### WHAT TO DO
Restate word for word the lines that run from the one containing "der au Simulateur" to the last line of the data, both ends included.

### SUPPLIED MATERIAL
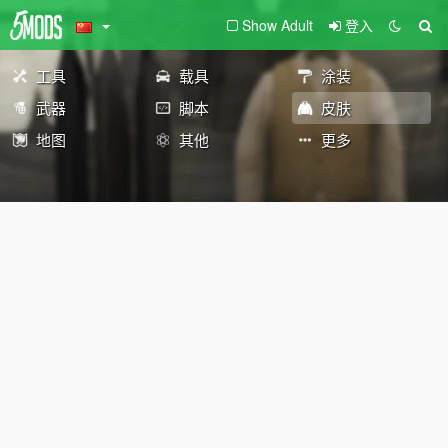
Show Adult
登入
工具
载具
涂装
武器
脚本
皮肤
地图
其他
更多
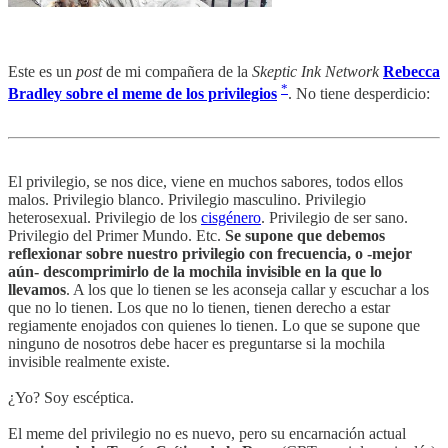
Este es un
post
de mi compañera de la
Skeptic Ink Network
Rebecca
*
Bradley sobre el meme de los privilegios
. No tiene desperdicio:
El privilegio, se nos dice, viene en muchos sabores, todos ellos
malos. Privilegio blanco. Privilegio masculino. Privilegio
heterosexual. Privilegio de los
cisgénero
. Privilegio de ser sano.
Privilegio del Primer Mundo. Etc.
Se supone que debemos
reflexionar sobre nuestro privilegio con frecuencia, o -mejor
aún- descomprimirlo de la mochila invisible en la que lo
llevamos
. A los que lo tienen se les aconseja callar y escuchar a los
que no lo tienen. Los que no lo tienen, tienen derecho a estar
regiamente enojados con quienes lo tienen. Lo que se supone que
ninguno de nosotros debe hacer es preguntarse si la mochila
invisible realmente existe.
¿Yo? Soy escéptica.
El meme del privilegio no es nuevo, pero su encarnación actual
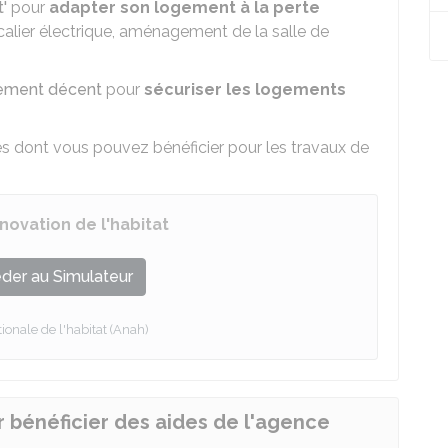
'
pour
adapter son logement à la perte
calier électrique, aménagement de la salle de
ement décent
pour
sécuriser les logements
es dont vous pouvez bénéficier pour les travaux de
novation de l'habitat
der au Simulateur
onale de l'habitat (Anah)
r bénéficier des aides de l'agence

### RESPONSE TO THE EXERCISE
der au Simulateur
onale de l'habitat (Anah)
r bénéficier des aides de l'agence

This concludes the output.